In 2017, Suria handled 353,161 TEUs, representing a marginal decline of 1.2% Y.o.Y from 357,386 TEUs handled in 2016 (see Appendix 1). At the same time, the group’ total tonnage handled was lower at 30.3 tonnes vs. 33.5 tonnes handled in 2016 due to lower cargo throughput. Moving forward, however, we expect the aforementioned figures to stabilise at approximately 360,000 TEUs in 2018, in view of the recovery in commodity prices.
On the group’s expansion plan, the Federal Government approved a grant of RM1.03 bln for the expansion of Sapangar Bay Container Port (SBCP) that could boost the capacity from 0.5 mln to 1.25 mln TEUs by 2020. In the meantime, Suria has allocated approximately RM610.5 mln as CAPEX for 2018 (inclusive of the acquisition of 28.9 ac. land for approximately RM350.0 mln).
For the property development segment, the construction of One Jesselton Waterfront project, undertaken via a joint venture with Gabungan AQRS Bhd, is expected to commence in 2H2018 and to be completed by end-2021. In the meantime, work on the first phase of Jesselton Quay project on a joint venture with SBC Corporation Bhd had commenced in December 2016. Moving forward, we expect billings from the aforementioned project to gain pace from end-2018 onwards as construction work accelerates.
We also note that Suria is still in the midst of negotiation with MMC Corporation Bhd to sell a minority stake in Sabah Port.
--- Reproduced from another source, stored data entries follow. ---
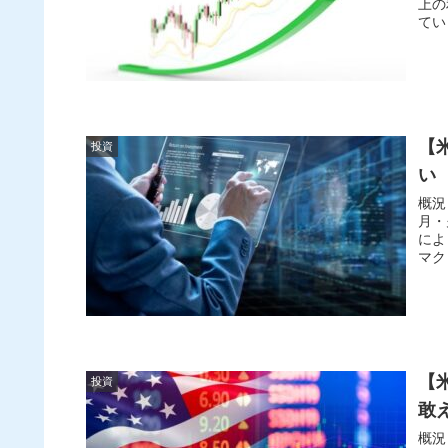
上の
【
投資
い 
概況
月・
によ
マク
【
投資
敢
概況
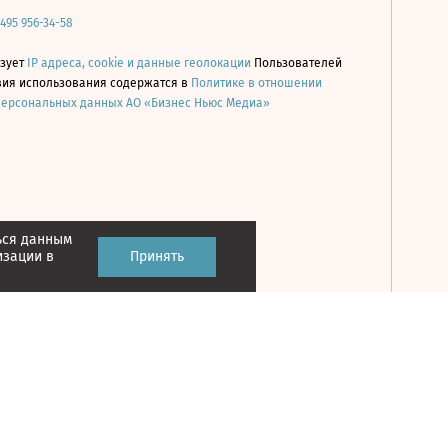
 495 956-34-58
ьзует
IP адреса, cookie и данные геолокации
Пользователей
овия использования содержатся в
Политике в отношении
персональных данных АО «Бизнес Ньюс Медиа»
ься данным
Принять
изации в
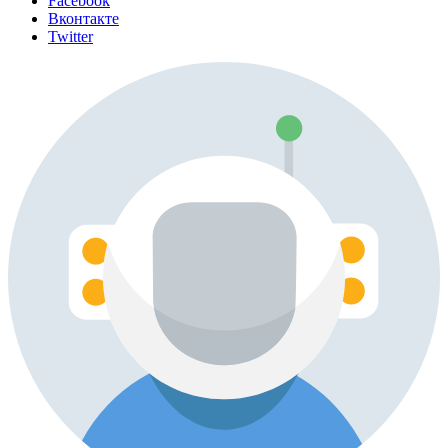
Facebook
Вконтакте
Twitter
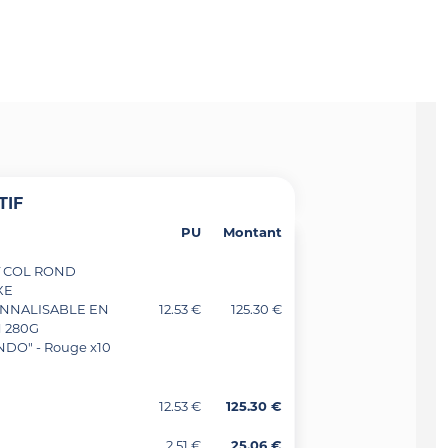
TIF
PU
Montant
 COL ROND
XE
NNALISABLE EN
12.53 €
125.30 €
 280G
DO" - Rouge x10
12.53 €
125.30 €
2.51 €
25.06 €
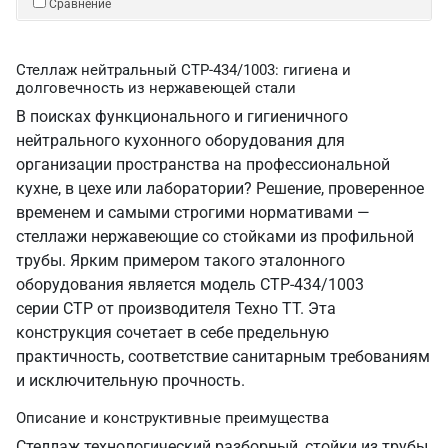
Сравнение
Стеллаж нейтральный СТР-434/1003: гигиена и
долговечность из нержавеющей стали
В поисках функционального и гигиеничного
нейтрального кухонного оборудования для
организации пространства на профессиональной
кухне, в цехе или лаборатории? Решение, проверенное
временем и самыми строгими нормативами —
стеллажи нержавеющие со стойками из профильной
трубы. Ярким примером такого эталонного
оборудования является модель СТР-434/1003
серии СТР от производителя Техно ТТ. Эта
конструкция сочетает в себе предельную
практичность, соответствие санитарным требованиям
и исключительную прочность.
Описание и конструктивные преимущества
Стеллаж технологический разборный, стойки из трубы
In the meantime, Suria is also planning to raise between RM300.0 mln-RM350.0 mln in a corporate exercise involving a rights share issue. Proceeds from the deal will be utilise to fund acquisition of 11.7 ha. of land from the Sabah state government. The land will be used for the development of an international cruise terminal and related realty projects in Kota Kinabalu. We expect the aforementioned cash call to be completed in 2H2018.
As the reported earnings came within our expectations, we leave our earnings forecast unchanged and we maintain our BUY recommendation on Suria with an unchanged target price of RM2.30.
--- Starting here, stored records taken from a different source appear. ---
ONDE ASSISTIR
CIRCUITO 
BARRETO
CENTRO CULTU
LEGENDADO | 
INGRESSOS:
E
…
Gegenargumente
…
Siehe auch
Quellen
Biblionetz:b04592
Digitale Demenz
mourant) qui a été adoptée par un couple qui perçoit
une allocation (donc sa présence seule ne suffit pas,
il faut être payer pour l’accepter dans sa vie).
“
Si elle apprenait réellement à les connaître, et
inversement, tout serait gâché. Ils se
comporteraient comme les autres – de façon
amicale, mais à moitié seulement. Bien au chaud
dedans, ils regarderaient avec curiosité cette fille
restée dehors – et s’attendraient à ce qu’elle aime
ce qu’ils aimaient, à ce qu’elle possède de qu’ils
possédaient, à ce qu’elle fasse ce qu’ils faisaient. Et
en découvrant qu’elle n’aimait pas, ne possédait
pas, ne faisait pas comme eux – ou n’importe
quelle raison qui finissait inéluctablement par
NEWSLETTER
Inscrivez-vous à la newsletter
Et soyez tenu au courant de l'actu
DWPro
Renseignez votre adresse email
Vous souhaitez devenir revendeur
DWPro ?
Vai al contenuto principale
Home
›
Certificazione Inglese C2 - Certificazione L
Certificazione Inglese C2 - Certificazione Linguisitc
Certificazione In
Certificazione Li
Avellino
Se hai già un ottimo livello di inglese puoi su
We value Suria through a sum-of-parts (SOP) approach as we valued both its port operations and property development segments on a discounted cash flow approach (key assumptions include a WACC of 8.5%, terminal growth rate of 1.5%) to reflect its ability to generate recurring revenues and steady earnings growth over the longer term. Meanwhile, we ascribe a 10.0x target PER to both its logistics and bunkering contract as well as engineering and ferry terminal operations businesses, based on their potential earnings contribution in 2018.
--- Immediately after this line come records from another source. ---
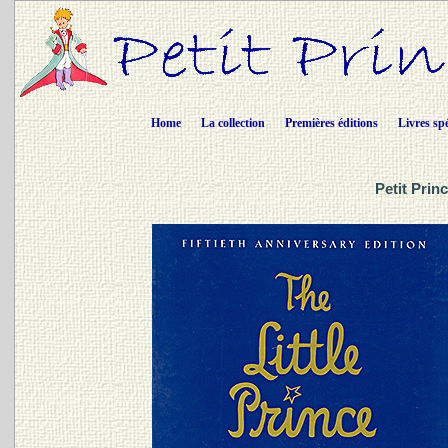
Home
La collection
Premières éditions
Livres sp
Petit Prin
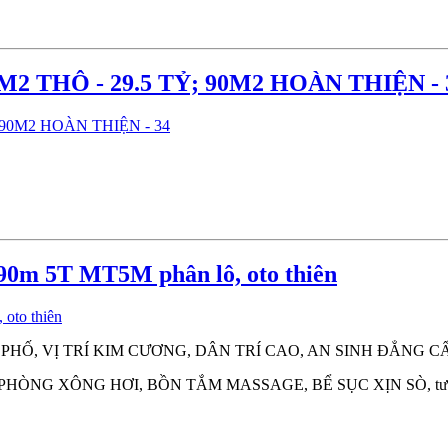
 THÔ - 29.5 TỶ; 90M2 HOÀN THIỆN - 
90m 5T MT5M phân lô, oto thiên
HỐ, VỊ TRÍ KIM CƯƠNG, DÂN TRÍ CAO, AN SINH ĐẲNG CẤ
ÒNG XÔNG HƠI, BỒN TẮM MASSAGE, BỂ SỤC XỊN SÒ, tườn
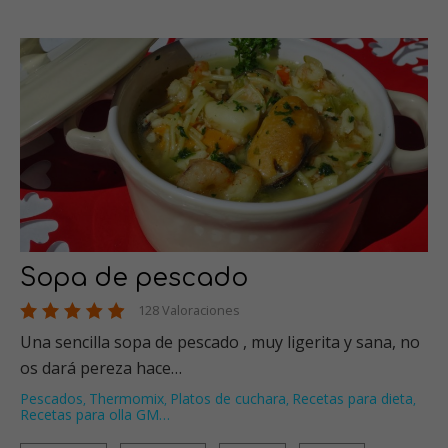
Sopa de pescado
128 Valoraciones
Una sencilla sopa de pescado , muy ligerita y sana, no
os dará pereza hace…
Pescados
Thermomix
Platos de cuchara
Recetas para dieta
,
,
,
,
Recetas para olla GM
…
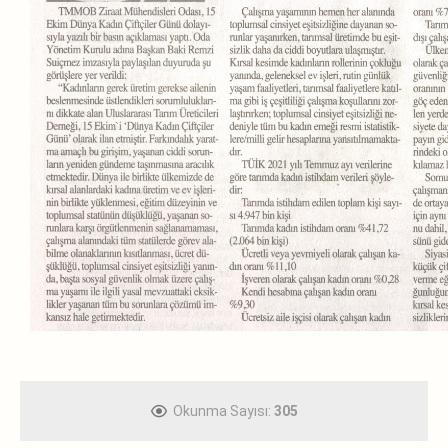
Okunma Sayısı:
305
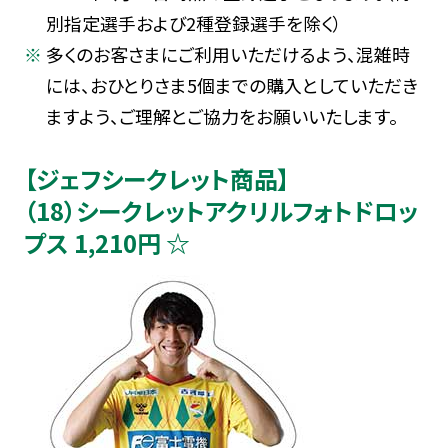
別指定選手および2種登録選手を除く）
多くのお客さまにご利用いただけるよう、混雑時
には、おひとりさま5個までの購入としていただき
ますよう、ご理解とご協力をお願いいたします。
【ジェフシークレット商品】
（18）シークレットアクリルフォトドロッ
プス 1,210円 ☆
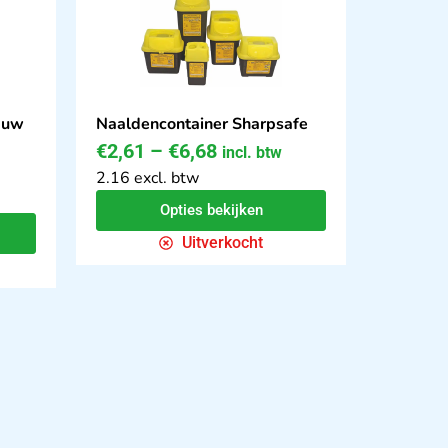
auw
Naaldencontainer Sharpsafe
€
2,61
–
€
6,68
incl. btw
2.16 excl. btw
Opties bekijken
Uitverkocht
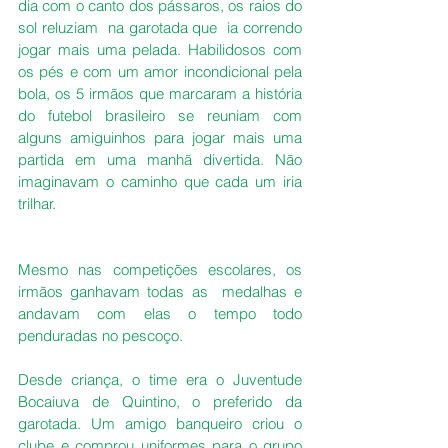
dia com o canto dos pássaros, os raios do 
sol reluziam  na garotada que  ia correndo 
jogar mais uma pelada. Habilidosos com 
os pés e com um amor incondicional pela 
bola, os 5 irmãos que marcaram a história 
do futebol brasileiro se reuniam com 
alguns amiguinhos para jogar mais uma 
partida em uma manhã divertida. Não 
imaginavam o caminho que cada um iria 
trilhar. 
Mesmo nas competições escolares, os 
irmãos ganhavam todas as  medalhas e 
andavam com elas o tempo todo 
penduradas no pescoço.
Desde criança, o time era o Juventude 
Bocaiuva de Quintino, o preferido da 
garotada. Um amigo banqueiro criou o 
clube e comprou uniformes para o grupo 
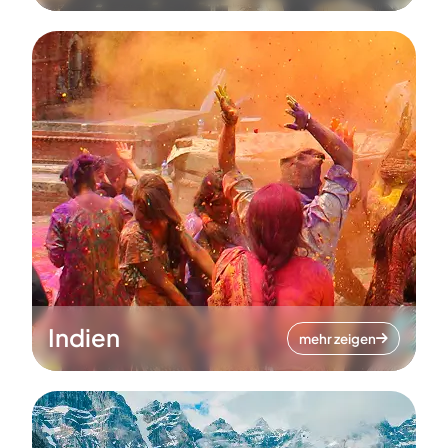
Indien
mehr zeigen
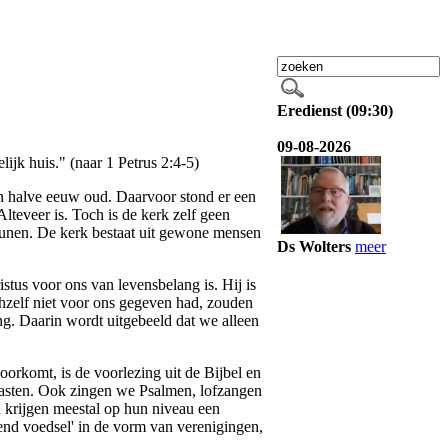
Eredienst (09:30)
09-08-2026
ijk huis." (naar 1 Petrus 2:4-5)
n halve eeuw oud. Daarvoor stond er een
lteveer is. Toch is de kerk zelf geen
eunen. De kerk bestaat uit gewone mensen
Ds Wolters
meer
stus voor ons van levensbelang is. Hij is
hzelf niet voor ons gegeven had, zouden
g. Daarin wordt uitgebeeld dat we alleen
orkomt, is de voorlezing uit de Bijbel en
naasten. Ook zingen we Psalmen, lofzangen
n krijgen meestal op hun niveau een
lend voedsel' in de vorm van verenigingen,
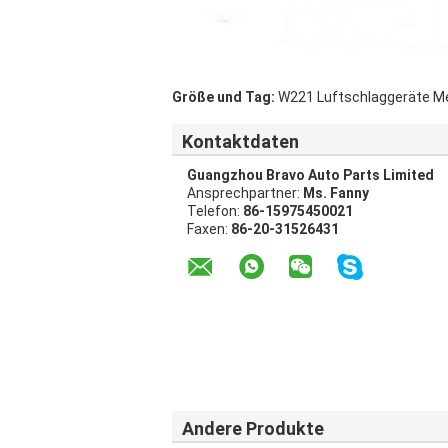
Größe und Tag:
W221 Luftschlaggeräte M
Kontaktdaten
Guangzhou Bravo Auto Parts Limited
Ansprechpartner:
Ms. Fanny
Telefon:
86-15975450021
Faxen:
86-20-31526431
Andere Produkte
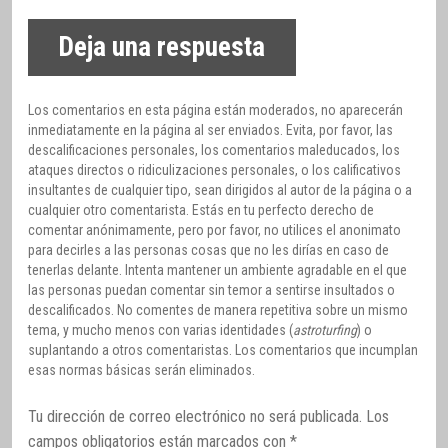
Deja una respuesta
Los comentarios en esta página están moderados, no aparecerán
inmediatamente en la página al ser enviados. Evita, por favor, las
descalificaciones personales, los comentarios maleducados, los
ataques directos o ridiculizaciones personales, o los calificativos
insultantes de cualquier tipo, sean dirigidos al autor de la página o a
cualquier otro comentarista. Estás en tu perfecto derecho de
comentar anónimamente, pero por favor, no utilices el anonimato
para decirles a las personas cosas que no les dirías en caso de
tenerlas delante. Intenta mantener un ambiente agradable en el que
las personas puedan comentar sin temor a sentirse insultados o
descalificados. No comentes de manera repetitiva sobre un mismo
tema, y mucho menos con varias identidades (
astroturfing
) o
suplantando a otros comentaristas. Los comentarios que incumplan
esas normas básicas serán eliminados.
Tu dirección de correo electrónico no será publicada.
Los
campos obligatorios están marcados con
*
Risks to our recommendation include dependency and sensitivity to prices of commodity products (mainly crude oil and crude palm oil). The port operation business requires a number of approvals, licenses, registrations and permits from various regulatory authorities. Port operations are highly regulated by the State and Sabah Ports Authority (SPA) and any changes in regulations could affect its prospects. Weaker-than-expected property sales could see delays in payments from its jointventure partners on the property development segment. Any delay in project completion from the expected timeline completion will also tighten cash flow projections and thus reducing our DCF valuations.